### ACTIVITY
Set down exactly, and only, the lines from the one with "안전 laminated 유리 PVB 간층 주택 창문 PVB 간" to the final line of the entries, both included.

### DATA PROVIDED
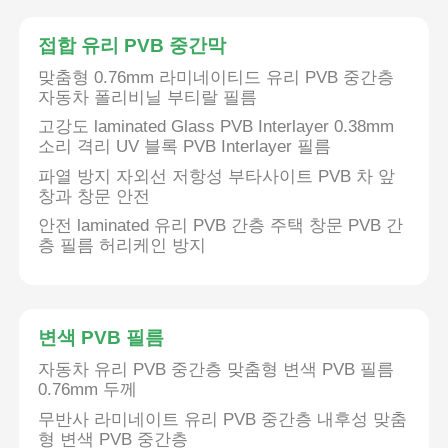
접합 유리 PVB 중간막
공장 투어
맞춤형 0.76mm 라미네이티드 유리 PVB 중간층
자동차 폴리비닐 부티랄 필름
품질 관리
고강도 laminated Glass PVB Interlayer 0.38mm
소리 격리 UV 블록 PVB Interlayer 필름
파열 방지 자외선 저항성 부타사이트 PVB 차 앞
연락처
창과 창문 안전
안전 laminated 유리 PVB 간층 주택 창문 PVB 간
층 필름 허리케인 방지
뉴스
모든 케이스
변색 PVB 필름
자동차 유리 PVB 중간층 맞춤형 변색 PVB 필름
견적 요청
0.76mm 두께
무반사 라미네이트 유리 PVB 중간층 내후성 맞춤
자동차 도료 보호막
형 변색 PVB 중간층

### SOLVED PROBLEM
안전 laminated 유리 PVB 간층 주택 창문 PVB 간
층 필름 허리케인 방지
뉴스
모든 케이스
변색 PVB 필름
자동차 유리 PVB 중간층 맞춤형 변색 PVB 필름
견적 요청
0.76mm 두께
무반사 라미네이트 유리 PVB 중간층 내후성 맞춤
자동차 도료 보호막
형 변색 PVB 중간층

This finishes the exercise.